Cet acte malveillant, qui s’inscrit dans un contexte de menace terroriste avérée, divulgué à une semaine jour pour jour de l’inhumation de Jean-Baptiste Salvaing et Jessica Schneider, les deux policiers assassinés par un terroriste islamiste à leur domicile de Magnanville, pose plus que jamais la question de la sécurité des données informatiques.

Il est inconcevable que les personnes en charge de ces données ne puissent considérer qu’elles sont sensibles, et que cette réalité n’a jamais été aussi forte qu’aujourd’hui.

L’exposition et la mise en danger de celles et ceux qui, en plus d’être en charge de la sécurité de nos concitoyens, sont aussi des cibles, est un acte d’une gravité extrême, dont la responsabilité de l’auteur ne doit pas faire oublier celle de ceux qui, par leur incompétence, lui ont permis de passer à l’acte.

Quelles que soient les raisons qui ont motivé cet individu, quelles que soient les mesures rapides qui ont été prises afin de tenter de minimiser les dégâts (le cloud de Google sur lequel ont été rendues publiques les informations s’emploie, pour l’heure, à les effacer), il est urgent de prendre des mesures concrètes et d’en tirer toutes les conséquences afin que cela ne puisse plus se reproduire, bien qu’il soit évident d’affirmer que le mal est fait.

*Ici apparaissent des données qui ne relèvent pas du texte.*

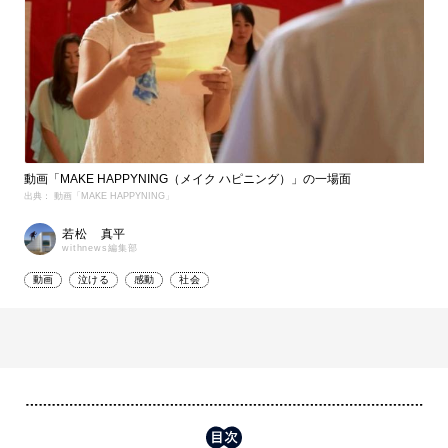
動画「MAKE HAPPYNING（メイク ハピニング）」の一場面
出典： 動画「MAKE HAPPYNING」
若松 真平
withnews編集部
動画
泣ける
感動
社会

Les RSSI (Responsables de la sécurité des systèmes d’information) doivent avoir les moyens et la formation nécessaires pour protéger efficacement les données sensibles. Cela implique une volonté forte de la part de ceux qui sont en charge de veiller à ces formations et à l’octroi de ces moyens, volonté dont le défaut est aujourd’hui impardonnable.

Ce nouveau scandale, au-delà de la honte qu’il véhicule aux yeux du monde entier, se doit d’être le dernier, s’agissant de la sécurité des fonctionnaires de police dans notre pays.

Sébastien Jallamion

Source : Boulevard Voltaire

 

Après le Brexit, le Nexit ?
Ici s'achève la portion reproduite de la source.